Emma nods, but she doesn't want him to go. It has taken considerable effort to come back to the scene of humiliation, particularly this late into the start of the term. She hasn't dared to look anyone in the eye, she's heard only grunts in response to her attempts to say hello. She's avoiding strict archaeology this fall, focusing on related subjects taught by unrelated professors—physical anthropology, evolution, osteology, disease.

“You're depressed,” Ruthie tells her, ten minutes after being reunited. “You're a casebook classic. All the signs are there.”

“Depressed” sounds like an awfully bland description for what Emma is feeling. Like a hollow carcass. Like roadkill. Stuck somewhere between nightmares and daydreams.

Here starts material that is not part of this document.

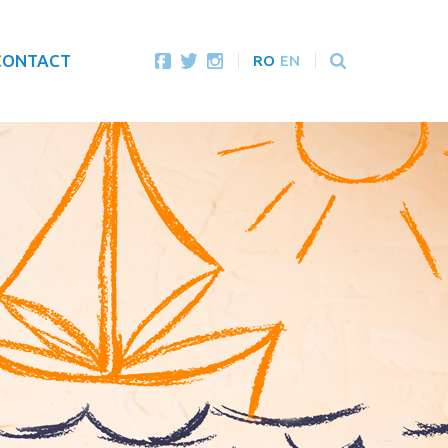
CONTACT
RO
EN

Like the world keeps dividing in two. Into discrete halves. Split like apples by a swift axe. Intimacy becoming repulsion. Lies becoming truths.

She feels as if she's lost any conviction that archaeology can provide answers, but she's still reaching out for ruins, not out of discipline, but out of fear.

“You've got to pull it together,” Ruthie tells her. “Fuck what anybody else thinks. It's your life.”

What precisely she is supposed to do with that precious pearl of wisdom escapes her. She tries her hardest to conjure up suicidal thoughts but she's not particularly good at it. She gets distracted. There are the remains of a chocolate cake in the fridge down the hall still to be eaten; there is the appointment to get her wisdom teeth out the following week.

In her room, she paces back and forth trying to memorize terminology. It seems to be the only way anything will stick these days. If she pounds out terms with her feet, or sets them to music, she has a rhythmic association, which is better than no association at all. But the terms exist in isolation. They don't seem to amount to anything. They don't contribute to a big picture, they don't even seem like parts of any whole.

She used to have a goal. She was going to be something. Now she can only dream of being a headless horseman or a pumpkin carved out for Hallowe'en. Somebody seems to have emptied out the contents of her head and either baked them in the oven, mashed them into a pie, or just thrown them, ever so unconsciously, into the garburator. Maybe she really is destined for a life of scooping ice cream. Maybe Oliver was right all along.